THE HORTICULTURE BUILDING.

IMMEDIATELY south of the entrance to Jackson Park from the Midway Plaisance, and facing east on the Lagoon, is the HORTICULTURAL BUILDING. In front is a flower terrace for outside exhibits including tanks for Nympheas and the Victoria-Regia. The front of the terrace, with its low parapet between large vases, borders the water, and at its center forms a boat landing.

The building is 1,000 feet long, with an extreme width of 286 feet. The plan is a central pavilion with two end pavilions, each connected with the center pavilion by front and rear curtains, forming two interior courts, each 88 by 270 feet. These courts are beautifully decorated in color and planted with ornamental shrubs and flowers. The center pavilion is roofed by a crystal dome 187 feet in diameter and 113 feet high, under which are exhibited the tallest palms, bamboos and tree ferns that can be procured. There is a gallery in each of the pavilions. The galleries of the end pavilions are designed for cafes, the situation and the surroundings being particularly adapted to recreation and refreshment. These cafes are surrounded by an arcade on three sides, from which charming views of the Grounds can be obtained.

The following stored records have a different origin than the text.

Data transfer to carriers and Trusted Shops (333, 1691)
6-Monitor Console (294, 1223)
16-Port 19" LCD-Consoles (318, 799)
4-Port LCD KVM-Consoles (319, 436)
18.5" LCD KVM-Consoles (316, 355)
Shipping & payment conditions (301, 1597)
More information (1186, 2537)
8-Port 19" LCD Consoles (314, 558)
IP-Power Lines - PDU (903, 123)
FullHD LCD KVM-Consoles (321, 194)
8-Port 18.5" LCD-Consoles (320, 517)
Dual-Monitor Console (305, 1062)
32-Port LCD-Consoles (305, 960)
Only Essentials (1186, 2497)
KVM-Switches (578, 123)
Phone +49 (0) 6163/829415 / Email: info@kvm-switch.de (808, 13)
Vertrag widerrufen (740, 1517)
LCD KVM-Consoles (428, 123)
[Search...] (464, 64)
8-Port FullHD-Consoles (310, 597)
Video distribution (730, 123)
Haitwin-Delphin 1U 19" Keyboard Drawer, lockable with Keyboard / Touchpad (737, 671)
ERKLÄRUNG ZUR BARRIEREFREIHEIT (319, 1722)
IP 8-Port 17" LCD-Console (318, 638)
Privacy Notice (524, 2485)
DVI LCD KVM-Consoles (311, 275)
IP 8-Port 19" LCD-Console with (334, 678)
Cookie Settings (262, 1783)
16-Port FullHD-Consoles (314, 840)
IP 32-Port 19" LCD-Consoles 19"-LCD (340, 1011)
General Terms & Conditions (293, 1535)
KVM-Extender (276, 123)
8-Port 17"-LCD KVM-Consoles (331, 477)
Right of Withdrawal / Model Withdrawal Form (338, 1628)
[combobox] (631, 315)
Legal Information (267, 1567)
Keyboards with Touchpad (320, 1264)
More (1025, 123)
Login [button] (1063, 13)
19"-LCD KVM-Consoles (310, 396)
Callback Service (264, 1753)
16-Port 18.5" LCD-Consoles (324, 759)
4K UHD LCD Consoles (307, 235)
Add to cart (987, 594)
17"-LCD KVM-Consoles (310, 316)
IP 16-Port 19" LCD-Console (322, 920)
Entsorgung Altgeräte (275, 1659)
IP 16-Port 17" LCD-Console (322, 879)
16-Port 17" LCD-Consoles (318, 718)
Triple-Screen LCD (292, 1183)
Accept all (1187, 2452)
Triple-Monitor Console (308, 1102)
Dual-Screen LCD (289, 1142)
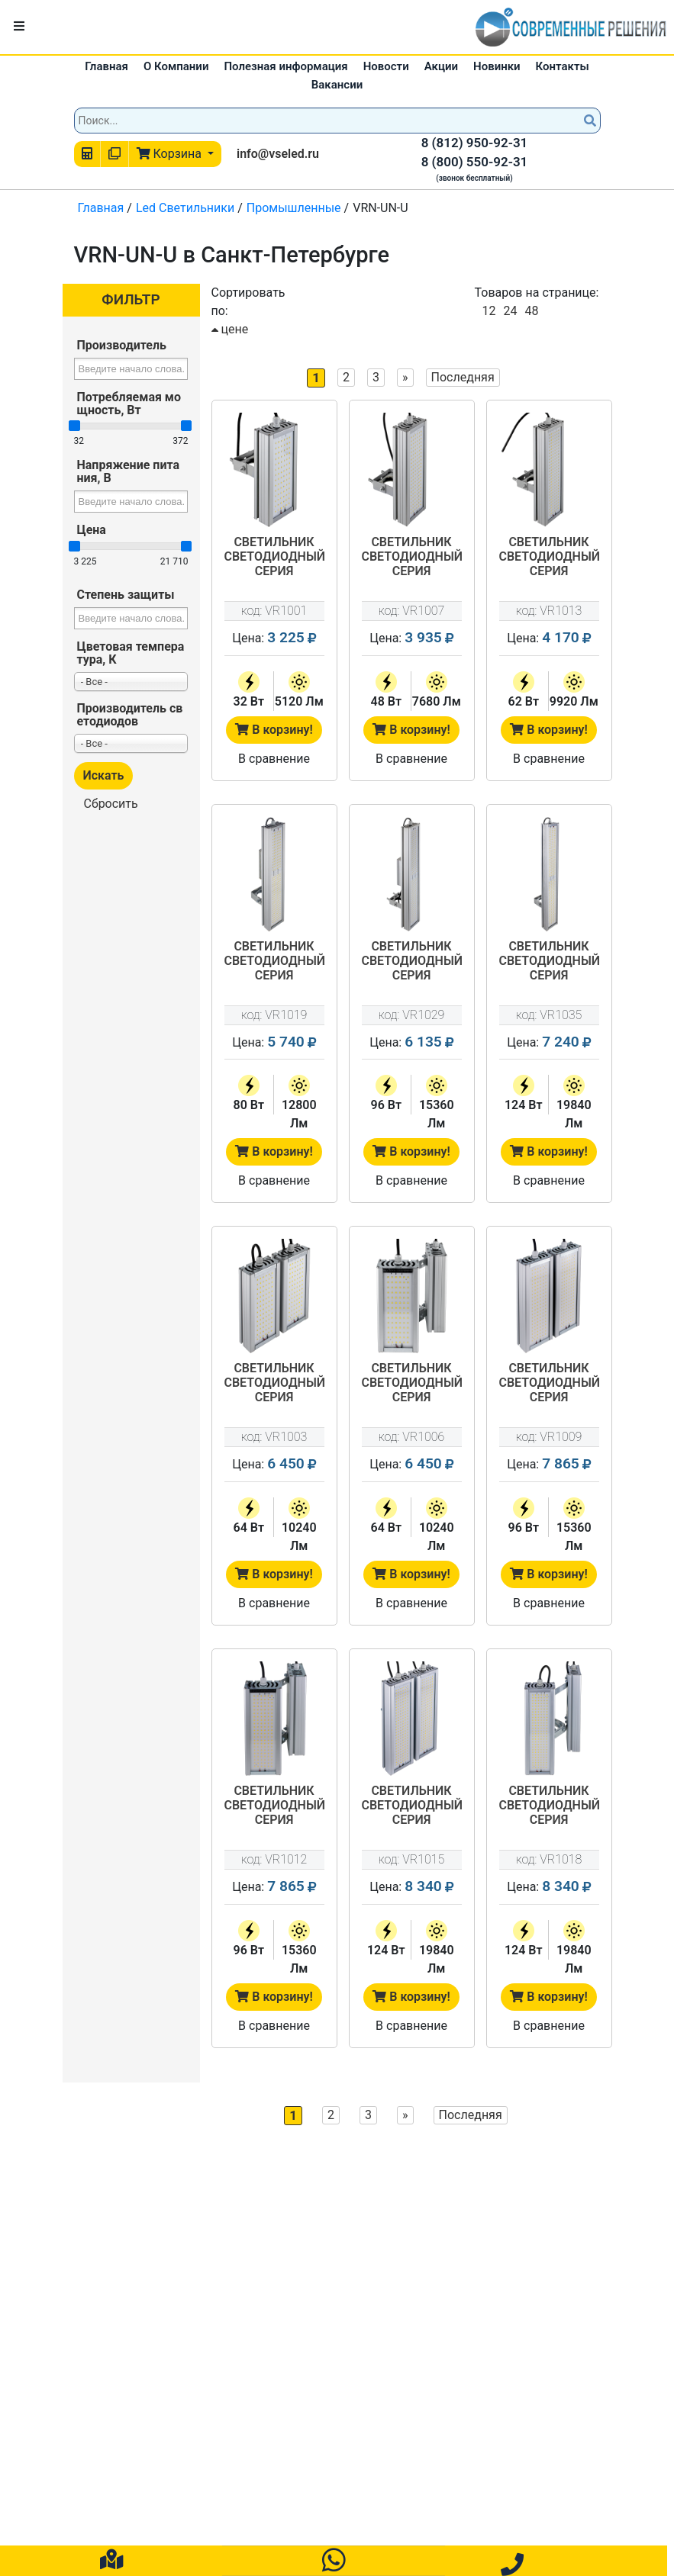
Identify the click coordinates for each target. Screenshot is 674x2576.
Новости (386, 66)
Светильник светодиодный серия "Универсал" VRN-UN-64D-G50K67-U (274, 1384)
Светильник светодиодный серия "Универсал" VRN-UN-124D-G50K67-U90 (549, 1806)
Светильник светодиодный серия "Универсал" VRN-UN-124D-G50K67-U (412, 1806)
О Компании (176, 66)
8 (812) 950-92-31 (474, 142)
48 (531, 311)
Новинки (497, 66)
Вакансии (337, 85)
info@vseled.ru (278, 153)
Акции (441, 66)
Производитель (121, 345)
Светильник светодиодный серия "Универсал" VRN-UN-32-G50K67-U (274, 557)
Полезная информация (285, 66)
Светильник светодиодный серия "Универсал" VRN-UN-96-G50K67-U (412, 962)
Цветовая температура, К (131, 653)
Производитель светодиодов (130, 714)
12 (489, 311)
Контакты (562, 66)
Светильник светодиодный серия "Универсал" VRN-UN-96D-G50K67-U (549, 1384)
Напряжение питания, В (128, 471)
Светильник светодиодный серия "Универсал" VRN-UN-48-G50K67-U (412, 557)
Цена (91, 530)
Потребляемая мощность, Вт (129, 403)
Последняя (463, 377)
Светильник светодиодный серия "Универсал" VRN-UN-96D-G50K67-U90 (274, 1806)
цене (230, 329)
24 (510, 311)
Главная (106, 66)
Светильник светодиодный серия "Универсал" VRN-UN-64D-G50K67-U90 (412, 1384)
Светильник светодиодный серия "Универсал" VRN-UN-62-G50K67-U (549, 557)
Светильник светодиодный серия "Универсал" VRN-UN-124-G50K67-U (549, 962)
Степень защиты (126, 594)
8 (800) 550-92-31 (474, 161)
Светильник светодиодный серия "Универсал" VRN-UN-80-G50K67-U (274, 962)
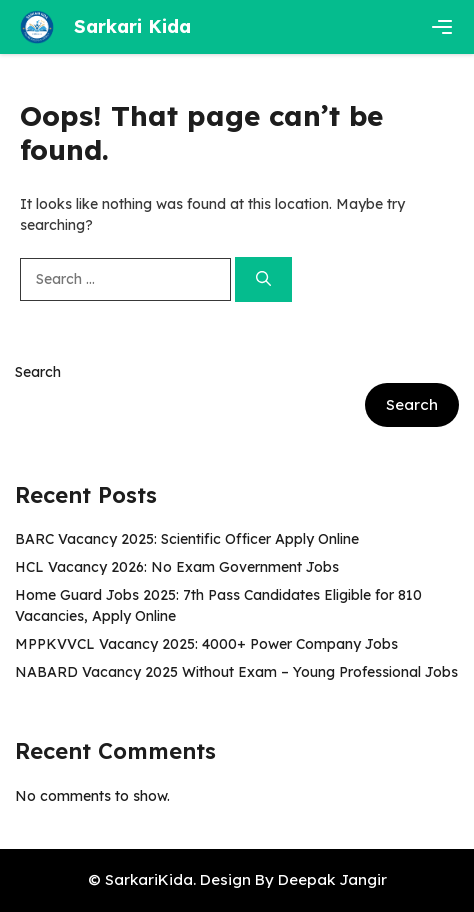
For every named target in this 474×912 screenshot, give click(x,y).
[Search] (263, 279)
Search (38, 372)
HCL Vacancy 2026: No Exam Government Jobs (177, 567)
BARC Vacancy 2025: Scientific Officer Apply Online (187, 539)
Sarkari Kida (132, 26)
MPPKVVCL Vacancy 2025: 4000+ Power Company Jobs (206, 644)
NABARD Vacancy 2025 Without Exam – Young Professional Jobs (236, 672)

In this building are exhibited all the varieties of flowers, plants, vines, seeds, horticultural implements, etc. Those exhibits requiring sunshine and light are shown in the rear curtains, where the roof is entirely of glass and not too far removed from the plants. The front curtains and space under the galleries are designed for exhibits that require only the ordinary amount of light. Provision is made to heat such parts as require it.

The exterior of the building is in "staff," tinted in a soft warm buff, color being reserved for the interior and the courts.

The cost of this building was about $400,000.